Recebi esta edição bilingue da EUFEME, com as traduções de Sérgio Ninguém de um conjunto de Haikai de Peter Levitt, autor que não conhecia e que seduz por várias razões: a escolha da beleza dos Haikai, em primeiro lugar, e em segundo a fidelidade que demonstra em relação às doutrinas do Tao, o Caminho, The Way, - que deveríamos, de seguida ir ler, se não o fizemos já, no célebre Tao Te King (uso a tradução francesa de Étienne Perrot, mas há várias, excelentes, em inglês).

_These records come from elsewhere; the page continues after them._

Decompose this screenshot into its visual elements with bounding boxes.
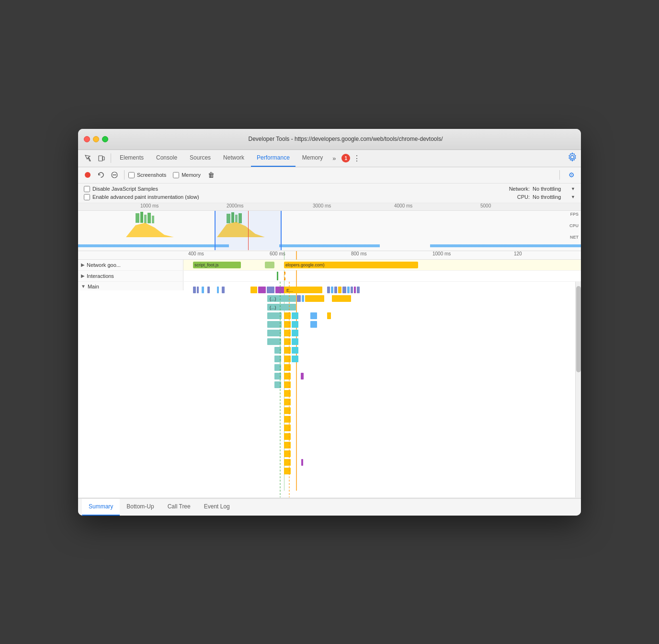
network-throttle-select[interactable]: No throttling — [533, 186, 568, 192]
svg-rect-58 — [284, 356, 291, 362]
interactions-track-label[interactable]: ▶ Interactions — [78, 271, 183, 281]
titlebar: Developer Tools - https://developers.goo… — [78, 129, 581, 150]
error-count[interactable]: 1 — [341, 154, 350, 162]
svg-rect-70 — [284, 459, 291, 466]
memory-checkbox[interactable] — [173, 172, 179, 178]
svg-rect-1 — [102, 157, 104, 160]
ruler-1000ms: 1000 ms — [140, 203, 159, 208]
tab-event-log[interactable]: Event Log — [197, 498, 237, 516]
clear-button[interactable] — [109, 169, 120, 181]
svg-rect-16 — [193, 287, 196, 293]
tab-summary[interactable]: Summary — [82, 498, 120, 516]
svg-point-2 — [85, 172, 91, 178]
device-toolbar-icon[interactable] — [95, 152, 108, 164]
window-title: Developer Tools - https://developers.goo… — [116, 136, 575, 142]
main-track-content[interactable]: E... (...) — [183, 282, 581, 497]
timeline-overview[interactable]: 1000 ms 2000ms 3000 ms 4000 ms 5000 — [78, 203, 581, 251]
time-1200ms: 120 — [514, 251, 522, 256]
svg-rect-76 — [292, 347, 298, 354]
svg-rect-77 — [292, 356, 298, 362]
tab-memory[interactable]: Memory — [296, 150, 329, 167]
settings-gear-icon[interactable] — [568, 152, 577, 162]
svg-rect-54 — [284, 321, 291, 328]
svg-rect-31 — [338, 287, 341, 293]
devtools-more-options[interactable]: ⋮ — [353, 154, 361, 163]
inspect-element-icon[interactable] — [82, 152, 94, 164]
close-button[interactable] — [84, 136, 90, 142]
tab-sources[interactable]: Sources — [184, 150, 216, 167]
scrollbar[interactable] — [575, 282, 581, 497]
interactions-track-content[interactable] — [183, 271, 581, 281]
svg-rect-85 — [332, 295, 351, 302]
svg-rect-60 — [284, 373, 291, 380]
svg-rect-17 — [197, 287, 199, 293]
time-800ms: 800 ms — [351, 251, 367, 256]
tab-console[interactable]: Console — [150, 150, 183, 167]
tab-performance[interactable]: Performance — [251, 150, 295, 167]
toolbar-divider — [124, 170, 125, 180]
screenshots-checkbox-label[interactable]: Screenshots — [128, 172, 166, 178]
network-track-name: Network goo... — [87, 262, 121, 268]
tab-call-tree[interactable]: Call Tree — [161, 498, 197, 516]
svg-rect-18 — [202, 287, 204, 293]
enable-paint-checkbox[interactable] — [84, 194, 90, 200]
network-block-2 — [265, 262, 274, 268]
network-block-3: elopers.google.com) — [284, 262, 418, 268]
svg-rect-59 — [284, 364, 291, 371]
time-ruler: 400 ms 600 ms 800 ms 1000 ms 120 — [78, 251, 581, 260]
svg-text:E...: E... — [286, 288, 293, 293]
minimize-button[interactable] — [93, 136, 99, 142]
svg-rect-36 — [357, 287, 360, 293]
main-track-row: ▼ Main — [78, 282, 581, 498]
time-400ms: 400 ms — [188, 251, 204, 256]
more-tabs-button[interactable]: » — [330, 155, 339, 162]
scrollbar-thumb[interactable] — [576, 286, 581, 372]
disable-js-samples-label[interactable]: Disable JavaScript Samples — [84, 186, 158, 192]
svg-rect-32 — [342, 287, 346, 293]
svg-rect-61 — [284, 381, 291, 388]
svg-rect-57 — [284, 347, 291, 354]
net-graph — [78, 244, 581, 247]
interactions-track-name: Interactions — [87, 273, 114, 279]
interaction-bar-2 — [284, 272, 285, 280]
tab-bottom-up[interactable]: Bottom-Up — [120, 498, 160, 516]
svg-rect-71 — [284, 468, 291, 474]
main-track-label[interactable]: ▼ Main — [78, 282, 183, 290]
svg-rect-75 — [292, 338, 298, 345]
perf-settings-button[interactable]: ⚙ — [566, 169, 577, 181]
error-badge: 1 — [341, 154, 350, 162]
svg-rect-25 — [275, 287, 284, 293]
svg-rect-56 — [284, 338, 291, 345]
svg-rect-81 — [267, 321, 282, 328]
network-track-row: ▶ Network goo... script_foot.js elopers.… — [78, 260, 581, 271]
svg-rect-30 — [334, 287, 337, 293]
cpu-dropdown-arrow: ▼ — [571, 195, 575, 199]
svg-rect-20 — [217, 287, 219, 293]
reload-record-button[interactable] — [95, 169, 107, 181]
svg-rect-19 — [207, 287, 210, 293]
cpu-throttle-select[interactable]: No throttling — [533, 194, 568, 200]
network-block-1: script_foot.js — [193, 262, 241, 268]
svg-rect-53 — [284, 312, 291, 319]
svg-rect-87 — [301, 459, 303, 466]
network-track-content[interactable]: script_foot.js elopers.google.com) — [183, 260, 581, 270]
network-track-label[interactable]: ▶ Network goo... — [78, 260, 183, 270]
delete-button[interactable]: 🗑 — [205, 169, 217, 181]
maximize-button[interactable] — [102, 136, 108, 142]
cpu-graph — [78, 220, 581, 240]
time-1000ms: 1000 ms — [432, 251, 451, 256]
memory-checkbox-label[interactable]: Memory — [173, 172, 201, 178]
enable-paint-label[interactable]: Enable advanced paint instrumentation (s… — [84, 194, 199, 200]
svg-rect-74 — [292, 330, 298, 336]
screenshots-checkbox[interactable] — [128, 172, 135, 178]
svg-rect-66 — [284, 425, 291, 431]
svg-rect-40 — [302, 295, 304, 302]
tab-network[interactable]: Network — [217, 150, 250, 167]
settings-right-panel: Network: No throttling ▼ — [509, 186, 575, 192]
disable-js-samples-checkbox[interactable] — [84, 186, 90, 192]
network-dropdown-arrow: ▼ — [571, 186, 575, 191]
svg-rect-68 — [284, 442, 291, 448]
network-expand-icon: ▶ — [81, 262, 85, 267]
record-button[interactable] — [82, 169, 93, 181]
tab-elements[interactable]: Elements — [114, 150, 149, 167]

Esta centena de borboletas, têm também elas, o seu significado simbólico: pertencem a uma esfera de beleza e leveza, tanto poisam na flôr como levantam vôo, seguindo para um céu pleno, misterioso, onde abunda um luar que em silêncio acompanha a meditação do poeta:
1.
Trazes-me um maço de poemas.
A lua levanta-se num,
põe-se noutro,
e há flores espalhadas
entre as demais,
molhadas na erva recente.
Em troca fico sentado sem pensar, dias a fim.

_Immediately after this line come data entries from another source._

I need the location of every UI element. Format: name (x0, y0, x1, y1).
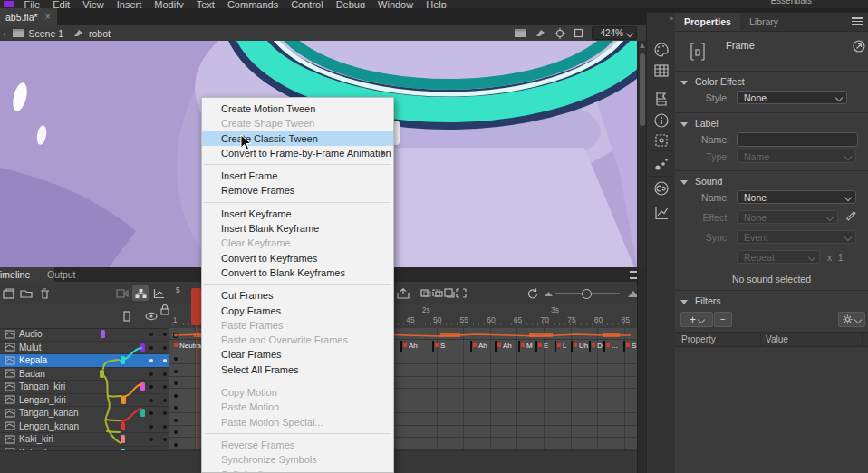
context-item-clear-frames[interactable]: Clear Frames (202, 347, 393, 362)
history-panel-icon[interactable] (653, 205, 670, 221)
edit-scene-icon[interactable] (514, 28, 526, 38)
layer-depth-button[interactable] (150, 285, 167, 301)
keyframe-dot[interactable] (174, 406, 178, 410)
keyframe-dot[interactable] (174, 419, 178, 422)
section-color-effect[interactable]: Color Effect (680, 76, 745, 87)
lipsync-label[interactable]: Ah (476, 342, 487, 352)
eye-column-icon[interactable] (145, 312, 158, 321)
tab-properties[interactable]: Properties (675, 13, 740, 31)
tab-output[interactable]: Output (38, 267, 85, 282)
edit-symbol-icon[interactable] (535, 28, 546, 38)
context-item-create-motion-tween[interactable]: Create Motion Tween (202, 101, 393, 116)
layer-parenting-button[interactable] (132, 285, 149, 301)
frame-zoom-slider[interactable] (555, 293, 620, 294)
lipsync-label[interactable]: M (524, 342, 533, 352)
frame-label-panel-icon[interactable] (653, 91, 670, 107)
menubar-item-view[interactable]: View (82, 0, 104, 8)
zoom-level-select[interactable]: 424% (592, 26, 637, 40)
tab-library[interactable]: Library (740, 13, 787, 31)
lipsync-label[interactable]: Uh (576, 342, 588, 352)
motion-presets-panel-icon[interactable] (653, 156, 670, 172)
scroll-up-icon[interactable] (640, 43, 645, 48)
back-chevron-icon[interactable]: ‹ (3, 28, 6, 39)
lipsync-label[interactable]: Neutral (177, 342, 203, 352)
keyframe-dot[interactable] (174, 394, 178, 398)
context-item-convert-to-keyframes[interactable]: Convert to Keyframes (202, 251, 393, 265)
context-item-paste-and-overwrite-frames: Paste and Overwrite Frames (202, 333, 393, 347)
workspace-switcher[interactable]: Essentials (770, 0, 812, 5)
lipsync-label[interactable]: Ah (406, 342, 418, 352)
clip-content-icon[interactable] (574, 28, 583, 38)
context-item-convert-to-blank-keyframes[interactable]: Convert to Blank Keyframes (202, 265, 393, 280)
delete-layer-button[interactable] (36, 285, 53, 301)
lipsync-label[interactable]: S (629, 342, 636, 352)
center-stage-icon[interactable] (555, 28, 565, 39)
tab-close-icon[interactable]: × (45, 12, 51, 22)
cc-libraries-panel-icon[interactable] (653, 180, 670, 197)
menubar-item-commands[interactable]: Commands (227, 0, 278, 8)
sound-name-select[interactable]: None (737, 190, 856, 204)
keyframe-dot[interactable] (174, 357, 178, 361)
swatches-panel-icon[interactable] (653, 63, 670, 79)
breadcrumb-symbol[interactable]: robot (89, 28, 111, 39)
section-sound[interactable]: Sound (680, 176, 722, 187)
keyframe-dot[interactable] (174, 370, 178, 373)
document-tab[interactable]: ab5.fla* × (0, 8, 57, 25)
keyframe-dot[interactable] (174, 381, 178, 385)
style-select[interactable]: None (737, 91, 847, 104)
camera-button[interactable] (114, 285, 130, 301)
menubar-item-control[interactable]: Control (291, 0, 323, 8)
lipsync-label[interactable]: E (541, 342, 548, 352)
context-item-insert-blank-keyframe[interactable]: Insert Blank Keyframe (202, 221, 393, 236)
menubar-item-file[interactable]: File (24, 0, 40, 8)
menubar-item-help[interactable]: Help (426, 0, 447, 8)
keyframe-dot[interactable] (174, 430, 178, 434)
filter-options-button[interactable] (838, 312, 865, 327)
help-icon[interactable] (853, 40, 865, 53)
section-filters[interactable]: Filters (680, 295, 721, 306)
properties-panel-menu-icon[interactable] (852, 17, 863, 26)
app-icon[interactable] (4, 1, 14, 7)
menubar-item-edit[interactable]: Edit (53, 0, 70, 8)
menubar-item-text[interactable]: Text (197, 0, 215, 8)
animate-window: FileEditViewInsertModifyTextCommandsCont… (0, 0, 868, 473)
context-item-create-classic-tween[interactable]: Create Classic Tween (202, 131, 393, 146)
menubar-item-debug[interactable]: Debug (336, 0, 365, 8)
context-item-insert-keyframe[interactable]: Insert Keyframe (202, 207, 393, 221)
remove-filter-button[interactable]: − (714, 312, 732, 327)
new-folder-button[interactable] (18, 285, 34, 301)
context-item-remove-frames[interactable]: Remove Frames (202, 183, 393, 198)
collapse-panels-icon[interactable]: » (670, 14, 672, 23)
keyframe-dot[interactable] (174, 443, 178, 447)
playhead[interactable] (191, 288, 201, 325)
modify-markers-icon[interactable] (453, 285, 469, 301)
lipsync-label[interactable]: L (560, 342, 566, 352)
outline-color-column-icon[interactable] (122, 311, 131, 322)
lipsync-label[interactable]: Ah (500, 342, 512, 352)
context-item-insert-frame[interactable]: Insert Frame (202, 169, 393, 183)
breadcrumb-scene[interactable]: Scene 1 (29, 28, 64, 39)
context-item-convert-to-frame-by-frame-animation[interactable]: Convert to Frame-by-Frame Animation (202, 146, 393, 160)
menubar-item-insert[interactable]: Insert (117, 0, 142, 8)
loop-playback-icon[interactable] (524, 285, 540, 301)
add-filter-button[interactable]: + (680, 312, 713, 327)
lipsync-label[interactable]: ... (609, 342, 618, 352)
repeat-x-label: x (827, 253, 832, 263)
lipsync-label[interactable]: D (594, 342, 603, 352)
label-name-input[interactable] (737, 132, 858, 147)
frame-zoom-slider-thumb[interactable] (582, 289, 592, 299)
transform-panel-icon[interactable] (653, 132, 670, 149)
scrollbar-thumb[interactable] (640, 53, 645, 126)
menubar-item-window[interactable]: Window (378, 0, 413, 8)
publish-frames-icon[interactable] (395, 285, 411, 301)
lipsync-label[interactable]: S (438, 342, 445, 352)
new-layer-button[interactable] (1, 285, 17, 301)
color-panel-icon[interactable] (653, 42, 670, 58)
edit-sound-envelope-icon[interactable] (845, 210, 857, 222)
info-panel-icon[interactable] (653, 112, 670, 129)
menubar-item-modify[interactable]: Modify (154, 0, 183, 8)
context-item-select-all-frames[interactable]: Select All Frames (202, 362, 393, 377)
context-item-cut-frames[interactable]: Cut Frames (202, 288, 393, 303)
section-label[interactable]: Label (680, 118, 719, 129)
context-item-copy-frames[interactable]: Copy Frames (202, 304, 393, 318)
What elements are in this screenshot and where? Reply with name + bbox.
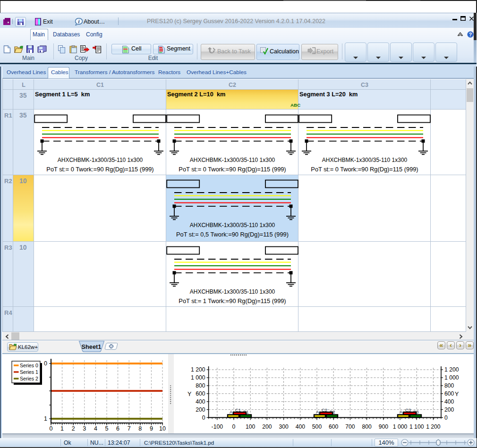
svg-text:1: 1 [60,425,64,432]
svg-text:200: 200 [196,406,205,413]
svg-text:1 000: 1 000 [191,374,205,381]
svg-text:400: 400 [296,423,306,430]
svg-text:1 100: 1 100 [409,423,424,430]
svg-text:0: 0 [444,414,448,421]
svg-text:10: 10 [159,425,166,432]
svg-text:PoT st:= 0 Twork:=90 Rg(Dg)=11: PoT st:= 0 Twork:=90 Rg(Dg)=115 (999) [311,166,418,173]
svg-text:500: 500 [312,423,322,430]
svg-text:2: 2 [72,425,75,432]
svg-text:4: 4 [94,425,97,432]
svg-text:AHXCHBMK-1x300/35-110 1x300: AHXCHBMK-1x300/35-110 1x300 [190,222,275,228]
svg-text:1 000: 1 000 [393,423,408,430]
svg-text:600: 600 [329,423,339,430]
svg-text:PoT st:= 0,5 Twork:=90 Rg(Dg)=: PoT st:= 0,5 Twork:=90 Rg(Dg)=115 (999) [176,231,289,238]
svg-text:300: 300 [279,423,289,430]
svg-text:400: 400 [196,398,205,405]
svg-text:5: 5 [105,425,109,432]
svg-text:6: 6 [116,425,119,432]
svg-text:600: 600 [444,390,454,397]
svg-text:A: A [400,409,403,414]
svg-text:700: 700 [345,423,355,430]
svg-text:PoT st:= 1 Twork:=90 Rg(Dg)=11: PoT st:= 1 Twork:=90 Rg(Dg)=115 (999) [179,297,286,304]
svg-text:Sheet1: Sheet1 [82,343,102,350]
svg-text:900: 900 [379,423,389,430]
svg-text:0: 0 [50,425,53,432]
svg-text:A: A [316,409,319,414]
svg-text:1 200: 1 200 [444,366,459,373]
svg-text:?: ? [469,32,472,37]
svg-text:1 200: 1 200 [191,366,205,373]
svg-text:Series 1: Series 1 [20,369,38,375]
svg-text:-100: -100 [212,423,223,430]
svg-text:Y: Y [187,391,192,397]
svg-text:100: 100 [246,423,256,430]
svg-text:9: 9 [150,425,153,432]
svg-text:Y: Y [455,391,459,397]
svg-text:AHXCHBMK-1x300/35-110 1x300: AHXCHBMK-1x300/35-110 1x300 [322,157,408,163]
svg-text:400: 400 [444,398,454,405]
svg-text:200: 200 [262,423,272,430]
svg-text:PoT st:= 0 Twork:=90 Rg(Dg)=11: PoT st:= 0 Twork:=90 Rg(Dg)=115 (999) [46,166,153,173]
svg-text:AHXCHBMK-1x300/35-110 1x300: AHXCHBMK-1x300/35-110 1x300 [190,288,275,295]
svg-text:0: 0 [202,414,205,421]
svg-text:0: 0 [232,423,236,430]
svg-text:8: 8 [138,425,142,432]
svg-text:3: 3 [83,425,86,432]
svg-text:800: 800 [196,382,205,389]
svg-text:Series 0: Series 0 [20,363,38,368]
svg-text:Series 2: Series 2 [20,376,38,381]
svg-text:800: 800 [362,423,372,430]
svg-text:800: 800 [444,382,454,389]
svg-text:1 000: 1 000 [444,374,459,381]
svg-text:1: 1 [44,415,47,422]
svg-text:A: A [230,409,233,414]
svg-text:1 200: 1 200 [426,423,441,430]
svg-text:200: 200 [444,406,454,413]
svg-text:AHXCHBMK-1x300/35-110 1x300: AHXCHBMK-1x300/35-110 1x300 [190,157,275,163]
svg-text:0: 0 [44,360,47,367]
svg-text:600: 600 [196,390,205,397]
svg-text:PoT st:= 0 Twork:=90 Rg(Dg)=11: PoT st:= 0 Twork:=90 Rg(Dg)=115 (999) [179,166,286,173]
svg-text:AHXCHBMK-1x300/35-110 1x300: AHXCHBMK-1x300/35-110 1x300 [58,157,143,163]
svg-text:7: 7 [128,425,131,432]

Fiz uma ou outra pequena mudança na tradução do Sérgio, mas que é na mesma uma homenagem à sua interpretação. Sem ele a tradução não existiria.

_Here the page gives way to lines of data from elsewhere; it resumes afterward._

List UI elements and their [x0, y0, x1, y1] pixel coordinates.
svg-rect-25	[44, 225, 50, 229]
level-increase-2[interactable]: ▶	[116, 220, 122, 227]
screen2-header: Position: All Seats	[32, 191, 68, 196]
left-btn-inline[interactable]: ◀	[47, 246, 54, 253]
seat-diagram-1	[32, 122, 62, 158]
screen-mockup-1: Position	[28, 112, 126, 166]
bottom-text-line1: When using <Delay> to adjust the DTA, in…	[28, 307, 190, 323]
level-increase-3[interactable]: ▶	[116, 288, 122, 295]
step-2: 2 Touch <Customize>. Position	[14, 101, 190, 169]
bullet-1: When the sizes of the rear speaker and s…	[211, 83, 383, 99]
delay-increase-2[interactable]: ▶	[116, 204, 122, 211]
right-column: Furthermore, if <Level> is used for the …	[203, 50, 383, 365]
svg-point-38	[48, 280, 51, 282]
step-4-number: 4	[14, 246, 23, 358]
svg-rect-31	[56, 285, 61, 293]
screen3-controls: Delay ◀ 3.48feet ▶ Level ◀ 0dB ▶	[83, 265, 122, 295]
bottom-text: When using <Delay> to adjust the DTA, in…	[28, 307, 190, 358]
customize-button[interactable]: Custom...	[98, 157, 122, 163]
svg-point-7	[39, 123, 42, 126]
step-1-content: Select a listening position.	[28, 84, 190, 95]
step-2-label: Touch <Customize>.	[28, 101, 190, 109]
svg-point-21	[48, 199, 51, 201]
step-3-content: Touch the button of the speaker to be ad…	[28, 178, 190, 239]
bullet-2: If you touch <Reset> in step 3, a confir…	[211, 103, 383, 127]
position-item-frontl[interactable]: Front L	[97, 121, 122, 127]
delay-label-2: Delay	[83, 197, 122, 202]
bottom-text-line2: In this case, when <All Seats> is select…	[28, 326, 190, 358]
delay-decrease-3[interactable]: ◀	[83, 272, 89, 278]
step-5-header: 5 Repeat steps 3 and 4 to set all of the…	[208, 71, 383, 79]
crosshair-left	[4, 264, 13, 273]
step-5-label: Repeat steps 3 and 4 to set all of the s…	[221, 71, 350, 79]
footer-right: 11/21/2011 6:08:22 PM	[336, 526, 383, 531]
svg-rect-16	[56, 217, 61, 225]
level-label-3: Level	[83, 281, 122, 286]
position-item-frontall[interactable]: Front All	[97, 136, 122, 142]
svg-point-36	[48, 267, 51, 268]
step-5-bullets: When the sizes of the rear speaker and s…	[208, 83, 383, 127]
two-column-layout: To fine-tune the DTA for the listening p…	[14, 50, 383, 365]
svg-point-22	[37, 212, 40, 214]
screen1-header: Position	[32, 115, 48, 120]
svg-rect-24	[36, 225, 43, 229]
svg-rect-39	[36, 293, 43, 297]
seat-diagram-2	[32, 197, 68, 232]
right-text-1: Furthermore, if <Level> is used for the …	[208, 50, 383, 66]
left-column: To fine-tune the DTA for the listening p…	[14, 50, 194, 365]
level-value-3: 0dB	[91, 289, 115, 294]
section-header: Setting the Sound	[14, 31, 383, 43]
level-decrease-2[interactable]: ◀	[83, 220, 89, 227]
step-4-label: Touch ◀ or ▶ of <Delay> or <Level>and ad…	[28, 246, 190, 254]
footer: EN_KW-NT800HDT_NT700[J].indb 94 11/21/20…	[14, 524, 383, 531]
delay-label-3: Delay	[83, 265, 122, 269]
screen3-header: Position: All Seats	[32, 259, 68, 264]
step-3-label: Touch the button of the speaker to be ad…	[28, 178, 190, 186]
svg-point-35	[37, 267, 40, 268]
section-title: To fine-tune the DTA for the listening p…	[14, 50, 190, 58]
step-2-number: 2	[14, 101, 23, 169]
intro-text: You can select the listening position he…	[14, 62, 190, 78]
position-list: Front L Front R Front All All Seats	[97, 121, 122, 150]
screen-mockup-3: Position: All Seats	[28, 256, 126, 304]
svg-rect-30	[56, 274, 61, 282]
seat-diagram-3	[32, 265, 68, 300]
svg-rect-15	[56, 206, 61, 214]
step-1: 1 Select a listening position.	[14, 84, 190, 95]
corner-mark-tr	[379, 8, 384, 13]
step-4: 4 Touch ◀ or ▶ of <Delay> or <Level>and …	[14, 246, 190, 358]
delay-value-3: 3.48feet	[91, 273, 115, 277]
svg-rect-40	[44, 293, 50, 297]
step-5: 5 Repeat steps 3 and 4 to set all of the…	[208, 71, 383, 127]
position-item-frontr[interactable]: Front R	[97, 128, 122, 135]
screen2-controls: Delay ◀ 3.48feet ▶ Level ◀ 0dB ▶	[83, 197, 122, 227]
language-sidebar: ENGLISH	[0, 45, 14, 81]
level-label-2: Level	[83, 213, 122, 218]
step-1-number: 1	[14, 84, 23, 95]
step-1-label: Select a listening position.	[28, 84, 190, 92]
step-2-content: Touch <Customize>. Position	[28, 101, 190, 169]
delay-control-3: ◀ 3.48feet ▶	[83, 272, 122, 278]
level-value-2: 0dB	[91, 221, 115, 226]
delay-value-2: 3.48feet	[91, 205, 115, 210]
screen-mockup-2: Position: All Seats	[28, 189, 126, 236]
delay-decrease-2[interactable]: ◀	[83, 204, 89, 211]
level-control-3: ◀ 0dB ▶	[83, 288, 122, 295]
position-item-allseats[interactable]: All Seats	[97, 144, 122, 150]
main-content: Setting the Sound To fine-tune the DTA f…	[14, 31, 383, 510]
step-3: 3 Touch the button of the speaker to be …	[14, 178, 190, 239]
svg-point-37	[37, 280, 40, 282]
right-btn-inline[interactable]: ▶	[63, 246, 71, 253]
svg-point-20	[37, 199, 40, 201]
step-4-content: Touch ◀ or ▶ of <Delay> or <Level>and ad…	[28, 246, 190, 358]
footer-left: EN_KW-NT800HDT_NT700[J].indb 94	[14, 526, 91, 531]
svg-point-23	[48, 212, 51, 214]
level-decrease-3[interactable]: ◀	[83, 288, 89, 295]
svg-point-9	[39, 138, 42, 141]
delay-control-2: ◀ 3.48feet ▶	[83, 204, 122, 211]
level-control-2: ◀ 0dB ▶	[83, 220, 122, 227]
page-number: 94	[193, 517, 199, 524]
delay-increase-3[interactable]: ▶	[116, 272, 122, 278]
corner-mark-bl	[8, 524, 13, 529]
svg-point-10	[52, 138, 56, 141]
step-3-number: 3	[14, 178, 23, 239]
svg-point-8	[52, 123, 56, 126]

Neste poema a entrega à meditação do Tao, o Caminho, que se alcança ou se persegue pela via da contemplação, da ausência de ruído que o fluir do pensamento provoca, ficou bem expressa. E do modo mais belo, o do maço de poemas.
2.
quatrocentos pelos de um pincel
pintam uma folha de bambú
a pincelada dura dez mil anos
O número 100, o número 10.000, significam a abundância da existência, a vastidão do universo, para o qual o Tao nos chama a atenção. E a arte, como o universo, é a forma de eternidade concedida ao homem, no seu caminho.
No seu pincel, na finura do ideograma que desenha, se condensa o que há de espiritualidade a descobrir. O Espírito é eterno, possa embora o bambú em que se materializou apodrecer.
3.
Esta água corre o ano todo
mesmo no Verão
sem destino.
Na boca do rio
as pessoas reúnem-se para a beber.
Cumprem-se nestes versos duas das normas que definem o Haiku, e que é a alusão a um dos elementos (são cinco na China, a madeira é o quinto): água, terra, céu, fogo, ou ainda, a referência às estações do ano, Verão, Inverno, Primavera, Outono.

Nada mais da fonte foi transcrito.